NVIDIA DOCA GPUNetIO API

NVIDIA DOCA GPUNetIO is one of the new libraries released with the NVIDIA DOCA software framework. The DOCA GPUNetIO library enables direct communication between the NIC and the GPU through one or more CUDA kernels. This removes the CPU from the critical path.

Using the CUDA device functions in the DOCA GPUNetIO library, a CUDA kernel can send and receive packets directly from and to the GPU without the need of CPU cores or memory. Key features of this library include:

GPUDirect Async Kernel-Initiated Network (GDAKIN): Communications over Ethernet; GPU (CUDA kernel) can directly interact with the network card to send or receive packets in GPU memory (GPUDirect RDMA) without the intervention of the CPU.
GPU memory exposure: Combine within a single function the basic CUDA memory allocation feature with the GDRCopy library to expose a GPU memory buffer to the direct access (read or write) from the CPU without using CUDA API.
Accurate Send Scheduling: From the GPU, it’s possible to schedule the transmission of a burst of packets in the future, associate a timestamp to it, and provide this information to the network card, which will in turn take care of sending packets at the right time.
Semaphores: Useful message passing object to share information and synchronize across different CUDA kernels or between a CUDA kernel and a CPU thread.

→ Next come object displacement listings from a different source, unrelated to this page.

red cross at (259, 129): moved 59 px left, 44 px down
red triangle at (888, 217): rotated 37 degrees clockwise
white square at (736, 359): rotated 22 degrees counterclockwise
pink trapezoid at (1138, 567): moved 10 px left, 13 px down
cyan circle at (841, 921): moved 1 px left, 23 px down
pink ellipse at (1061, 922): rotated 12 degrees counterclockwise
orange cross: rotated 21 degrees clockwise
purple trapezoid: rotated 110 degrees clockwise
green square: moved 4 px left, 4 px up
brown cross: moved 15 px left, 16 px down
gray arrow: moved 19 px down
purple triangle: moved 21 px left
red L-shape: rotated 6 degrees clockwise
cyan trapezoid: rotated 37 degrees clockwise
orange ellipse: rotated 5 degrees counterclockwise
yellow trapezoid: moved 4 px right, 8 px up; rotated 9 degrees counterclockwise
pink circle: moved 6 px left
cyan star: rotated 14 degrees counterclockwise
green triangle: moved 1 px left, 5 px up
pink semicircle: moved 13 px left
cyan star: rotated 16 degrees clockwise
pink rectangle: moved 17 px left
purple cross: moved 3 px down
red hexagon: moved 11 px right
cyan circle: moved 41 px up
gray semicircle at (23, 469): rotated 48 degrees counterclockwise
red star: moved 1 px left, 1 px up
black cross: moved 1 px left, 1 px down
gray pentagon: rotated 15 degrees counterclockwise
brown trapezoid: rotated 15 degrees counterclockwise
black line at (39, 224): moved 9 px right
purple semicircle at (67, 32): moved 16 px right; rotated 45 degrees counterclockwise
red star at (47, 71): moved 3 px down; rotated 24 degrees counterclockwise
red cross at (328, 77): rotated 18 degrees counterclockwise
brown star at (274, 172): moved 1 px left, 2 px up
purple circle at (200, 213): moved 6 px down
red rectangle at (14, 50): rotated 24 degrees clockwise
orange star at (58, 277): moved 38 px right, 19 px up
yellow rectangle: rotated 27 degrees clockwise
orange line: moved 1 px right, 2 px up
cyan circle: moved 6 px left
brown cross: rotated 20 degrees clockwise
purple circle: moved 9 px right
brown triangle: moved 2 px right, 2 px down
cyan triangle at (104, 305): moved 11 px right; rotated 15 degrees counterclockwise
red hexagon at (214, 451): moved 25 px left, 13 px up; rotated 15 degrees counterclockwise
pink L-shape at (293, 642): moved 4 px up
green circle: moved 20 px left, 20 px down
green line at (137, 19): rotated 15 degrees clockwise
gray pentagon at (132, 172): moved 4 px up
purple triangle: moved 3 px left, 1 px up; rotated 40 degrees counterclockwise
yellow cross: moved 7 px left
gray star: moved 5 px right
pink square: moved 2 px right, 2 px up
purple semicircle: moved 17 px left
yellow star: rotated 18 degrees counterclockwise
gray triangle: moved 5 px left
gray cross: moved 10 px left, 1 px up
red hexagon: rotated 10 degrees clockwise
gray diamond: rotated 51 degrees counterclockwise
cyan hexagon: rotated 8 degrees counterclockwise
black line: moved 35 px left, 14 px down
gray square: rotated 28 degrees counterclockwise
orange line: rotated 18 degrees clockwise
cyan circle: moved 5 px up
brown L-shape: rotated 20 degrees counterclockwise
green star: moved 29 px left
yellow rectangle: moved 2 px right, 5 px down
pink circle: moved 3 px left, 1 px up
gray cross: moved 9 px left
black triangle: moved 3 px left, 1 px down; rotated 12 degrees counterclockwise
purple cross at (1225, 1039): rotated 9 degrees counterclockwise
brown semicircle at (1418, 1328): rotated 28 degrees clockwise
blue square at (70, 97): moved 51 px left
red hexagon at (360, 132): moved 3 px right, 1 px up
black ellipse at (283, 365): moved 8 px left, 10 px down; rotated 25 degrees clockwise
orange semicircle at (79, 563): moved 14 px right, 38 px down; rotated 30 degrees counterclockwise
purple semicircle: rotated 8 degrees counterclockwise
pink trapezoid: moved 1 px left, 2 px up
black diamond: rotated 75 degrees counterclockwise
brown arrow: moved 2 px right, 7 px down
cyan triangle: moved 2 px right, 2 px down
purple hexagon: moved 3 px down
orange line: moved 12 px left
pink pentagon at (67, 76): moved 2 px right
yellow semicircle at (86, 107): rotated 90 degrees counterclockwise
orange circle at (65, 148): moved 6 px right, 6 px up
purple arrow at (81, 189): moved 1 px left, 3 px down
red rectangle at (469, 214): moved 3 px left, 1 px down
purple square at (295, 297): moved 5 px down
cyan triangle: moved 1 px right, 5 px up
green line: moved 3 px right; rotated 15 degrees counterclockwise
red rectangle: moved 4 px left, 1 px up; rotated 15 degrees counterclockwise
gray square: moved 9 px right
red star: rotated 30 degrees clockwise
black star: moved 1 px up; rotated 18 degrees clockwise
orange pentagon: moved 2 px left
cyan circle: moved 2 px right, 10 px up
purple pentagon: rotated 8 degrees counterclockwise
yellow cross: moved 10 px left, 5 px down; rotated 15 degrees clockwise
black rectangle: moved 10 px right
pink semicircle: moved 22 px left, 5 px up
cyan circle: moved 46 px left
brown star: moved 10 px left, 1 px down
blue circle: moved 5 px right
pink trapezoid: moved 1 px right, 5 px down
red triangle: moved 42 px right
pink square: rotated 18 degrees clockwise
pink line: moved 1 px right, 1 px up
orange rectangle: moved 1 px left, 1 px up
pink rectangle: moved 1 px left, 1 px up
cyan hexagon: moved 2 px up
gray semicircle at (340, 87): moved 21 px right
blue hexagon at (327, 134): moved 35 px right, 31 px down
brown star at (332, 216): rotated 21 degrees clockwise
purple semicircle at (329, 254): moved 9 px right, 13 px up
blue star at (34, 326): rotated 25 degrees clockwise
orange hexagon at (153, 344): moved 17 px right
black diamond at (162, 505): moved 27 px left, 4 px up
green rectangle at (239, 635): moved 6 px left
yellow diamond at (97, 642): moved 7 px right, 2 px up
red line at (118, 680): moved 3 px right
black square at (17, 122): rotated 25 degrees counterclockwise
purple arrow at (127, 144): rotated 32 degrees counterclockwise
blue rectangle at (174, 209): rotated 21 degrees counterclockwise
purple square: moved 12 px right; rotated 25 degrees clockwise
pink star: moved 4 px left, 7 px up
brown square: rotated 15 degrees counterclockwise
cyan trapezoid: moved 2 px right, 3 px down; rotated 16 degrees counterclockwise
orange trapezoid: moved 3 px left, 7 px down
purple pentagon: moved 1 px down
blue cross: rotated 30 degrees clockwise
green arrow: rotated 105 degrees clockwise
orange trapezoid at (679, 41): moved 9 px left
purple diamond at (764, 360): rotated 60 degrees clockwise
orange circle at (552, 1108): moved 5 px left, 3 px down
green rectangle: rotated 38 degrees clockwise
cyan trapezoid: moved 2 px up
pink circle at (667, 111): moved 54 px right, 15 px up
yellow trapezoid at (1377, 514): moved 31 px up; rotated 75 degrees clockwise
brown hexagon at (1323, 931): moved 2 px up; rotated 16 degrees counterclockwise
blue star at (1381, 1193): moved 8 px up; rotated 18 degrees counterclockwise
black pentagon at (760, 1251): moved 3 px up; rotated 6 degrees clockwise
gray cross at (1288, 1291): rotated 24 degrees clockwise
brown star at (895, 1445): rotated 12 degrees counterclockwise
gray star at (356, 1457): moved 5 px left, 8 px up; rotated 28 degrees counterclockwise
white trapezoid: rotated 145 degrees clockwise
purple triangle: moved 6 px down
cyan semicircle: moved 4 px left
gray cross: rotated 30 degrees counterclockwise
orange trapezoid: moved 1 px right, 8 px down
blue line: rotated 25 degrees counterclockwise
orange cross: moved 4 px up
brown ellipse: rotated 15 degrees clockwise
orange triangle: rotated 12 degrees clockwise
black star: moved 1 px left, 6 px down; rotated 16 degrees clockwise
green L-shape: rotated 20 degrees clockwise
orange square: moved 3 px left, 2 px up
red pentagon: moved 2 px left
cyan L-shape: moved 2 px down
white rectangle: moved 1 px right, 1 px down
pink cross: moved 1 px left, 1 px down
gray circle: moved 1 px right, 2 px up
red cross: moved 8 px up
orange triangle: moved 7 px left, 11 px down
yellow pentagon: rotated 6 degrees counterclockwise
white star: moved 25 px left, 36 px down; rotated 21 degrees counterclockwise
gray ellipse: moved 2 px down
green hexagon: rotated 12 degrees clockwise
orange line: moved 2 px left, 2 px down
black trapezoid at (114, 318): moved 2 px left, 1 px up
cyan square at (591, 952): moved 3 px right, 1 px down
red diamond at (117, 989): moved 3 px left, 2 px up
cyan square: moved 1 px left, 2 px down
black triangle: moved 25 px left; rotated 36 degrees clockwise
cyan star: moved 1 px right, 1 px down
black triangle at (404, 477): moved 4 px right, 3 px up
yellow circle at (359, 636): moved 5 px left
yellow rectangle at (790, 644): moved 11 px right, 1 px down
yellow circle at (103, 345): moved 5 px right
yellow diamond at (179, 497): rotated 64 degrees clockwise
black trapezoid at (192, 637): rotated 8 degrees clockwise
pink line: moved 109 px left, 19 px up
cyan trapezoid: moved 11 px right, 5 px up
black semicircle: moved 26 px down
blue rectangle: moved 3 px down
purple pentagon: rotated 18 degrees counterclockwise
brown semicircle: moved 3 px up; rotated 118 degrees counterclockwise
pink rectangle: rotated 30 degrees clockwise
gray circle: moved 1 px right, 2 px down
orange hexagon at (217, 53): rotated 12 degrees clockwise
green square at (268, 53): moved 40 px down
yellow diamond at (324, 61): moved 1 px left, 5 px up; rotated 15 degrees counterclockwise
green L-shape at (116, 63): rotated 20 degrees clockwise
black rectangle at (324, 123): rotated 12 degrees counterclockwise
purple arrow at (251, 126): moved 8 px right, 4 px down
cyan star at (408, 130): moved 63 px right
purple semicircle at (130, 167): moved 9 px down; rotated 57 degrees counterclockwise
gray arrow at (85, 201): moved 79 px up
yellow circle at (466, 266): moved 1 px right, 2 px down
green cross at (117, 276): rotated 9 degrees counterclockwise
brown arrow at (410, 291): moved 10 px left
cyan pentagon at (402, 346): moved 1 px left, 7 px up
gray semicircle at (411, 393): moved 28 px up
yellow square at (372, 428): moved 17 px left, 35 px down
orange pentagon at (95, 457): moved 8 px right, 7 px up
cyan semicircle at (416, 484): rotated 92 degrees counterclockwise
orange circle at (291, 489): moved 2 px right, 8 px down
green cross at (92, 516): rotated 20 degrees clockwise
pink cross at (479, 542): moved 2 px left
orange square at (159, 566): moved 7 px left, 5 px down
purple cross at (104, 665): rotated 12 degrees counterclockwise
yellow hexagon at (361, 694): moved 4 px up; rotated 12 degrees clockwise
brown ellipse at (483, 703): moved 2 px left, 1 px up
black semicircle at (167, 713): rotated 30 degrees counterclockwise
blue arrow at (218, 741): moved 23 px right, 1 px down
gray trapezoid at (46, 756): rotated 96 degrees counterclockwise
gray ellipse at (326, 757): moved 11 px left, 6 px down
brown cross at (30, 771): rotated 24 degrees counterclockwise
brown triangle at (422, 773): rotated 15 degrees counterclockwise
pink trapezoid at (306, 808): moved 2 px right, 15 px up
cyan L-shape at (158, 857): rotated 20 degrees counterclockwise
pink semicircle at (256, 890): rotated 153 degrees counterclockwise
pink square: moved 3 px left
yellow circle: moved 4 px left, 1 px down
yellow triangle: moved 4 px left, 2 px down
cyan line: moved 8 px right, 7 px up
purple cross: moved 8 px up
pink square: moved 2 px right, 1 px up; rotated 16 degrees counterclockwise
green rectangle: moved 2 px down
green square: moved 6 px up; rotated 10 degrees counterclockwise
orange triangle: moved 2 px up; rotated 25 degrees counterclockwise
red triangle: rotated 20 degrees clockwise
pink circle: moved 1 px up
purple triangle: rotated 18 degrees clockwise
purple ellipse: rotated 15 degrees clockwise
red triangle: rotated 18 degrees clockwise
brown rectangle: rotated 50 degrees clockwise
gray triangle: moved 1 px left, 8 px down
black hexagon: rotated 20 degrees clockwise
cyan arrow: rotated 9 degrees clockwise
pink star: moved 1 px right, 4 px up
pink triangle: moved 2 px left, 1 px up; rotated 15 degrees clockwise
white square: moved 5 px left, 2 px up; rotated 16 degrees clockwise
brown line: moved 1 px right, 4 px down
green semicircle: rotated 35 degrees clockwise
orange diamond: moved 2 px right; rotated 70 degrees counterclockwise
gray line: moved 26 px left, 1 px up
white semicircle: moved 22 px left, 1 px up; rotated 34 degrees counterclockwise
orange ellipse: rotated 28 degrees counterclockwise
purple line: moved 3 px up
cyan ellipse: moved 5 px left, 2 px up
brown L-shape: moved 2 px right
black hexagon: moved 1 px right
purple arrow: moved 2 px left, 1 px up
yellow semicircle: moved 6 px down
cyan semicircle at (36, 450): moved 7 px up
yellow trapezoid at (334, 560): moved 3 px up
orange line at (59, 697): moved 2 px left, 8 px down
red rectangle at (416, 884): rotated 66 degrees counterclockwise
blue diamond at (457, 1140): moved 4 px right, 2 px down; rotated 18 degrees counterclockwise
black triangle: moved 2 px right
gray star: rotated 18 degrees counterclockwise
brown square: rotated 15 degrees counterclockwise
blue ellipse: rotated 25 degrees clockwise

For a deep dive into the principles and benefits of DOCA GPUNetIO, see Inline GPU Packet Processing with NVIDIA DOCA GPUNetIO. For more details about DOCA GPUNetIO API, refer to the DOCA GPUNetIO SDK Programming Guide.

Diagram showing a GPU-centric application in which the GPU can execute both network tasks (receive and send) and processing tasks. The CPU is no longer required. — *Figure 1. Layout of the receive process in an NVIDIA DOCA GPUNetIO application. No CPU is involved, as the GPU can independently receive and process network packets*

Along with the library, the following NVIDIA DOCA application and NVIDIA DOCA sample show how to use functions and features offered by the library.

NVIDIA DOCA application: A GPU packet processing application that can detect, manage, filter, and analyze UDP, TCP, and ICMP traffic. The application also implements an HTTP over TCP server. With a simple HTTP client (curl or wget, for example), it’s possible to establish a TCP three-way handshake connection and ask for simple HTML pages through HTTP GET requests to the GPU.
NVIDIA DOCA sample: GPU send-only example that shows how to use the Accurate Send Scheduling feature (system configuration, functions to use).

DOCA GPUNetIO in real-world applications

DOCA GPUNetIO has been used to empower the NVIDIA Aerial SDK to send and receive using the GPU, getting rid of the CPU. For more details, see Inline GPU Packet Processing with NVIDIA DOCA GPUNetIO. The sections below provide new examples that successfully use DOCA GPUNetIO to leverage the GPU packet acquisition with the GDAKIN technique.

NVIDIA Morpheus AI

NVIDIA Morpheus is a performance-oriented, application framework that enables cybersecurity developers to create fully optimized AI pipelines for filtering, processing, and classifying large volumes of real-time data. The framework abstracts GPU and CPU parallelism and concurrency through an accessible programming model consisting of Python and C++ APIs.

Leveraging this framework, developers can quickly construct arbitrary data pipelines composed of stages that acquire, mutate, or publish data for a downstream consumer. You can apply Morpheus in different contexts including malware detection, phishing/spear phishing detection, ransomware detection, and many others. Its flexibility and high performance are ideal for real-time network traffic analysis.

For the network monitoring use case, the NVIDIA Morpheus team recently integrated the DOCA framework to implement a high-speed, low-latency GPU packet acquisition source stage to feed real-time packets to an AI-pipeline responsible for analyzing packets’ contents. For more details, visit Morpheus on GitHub.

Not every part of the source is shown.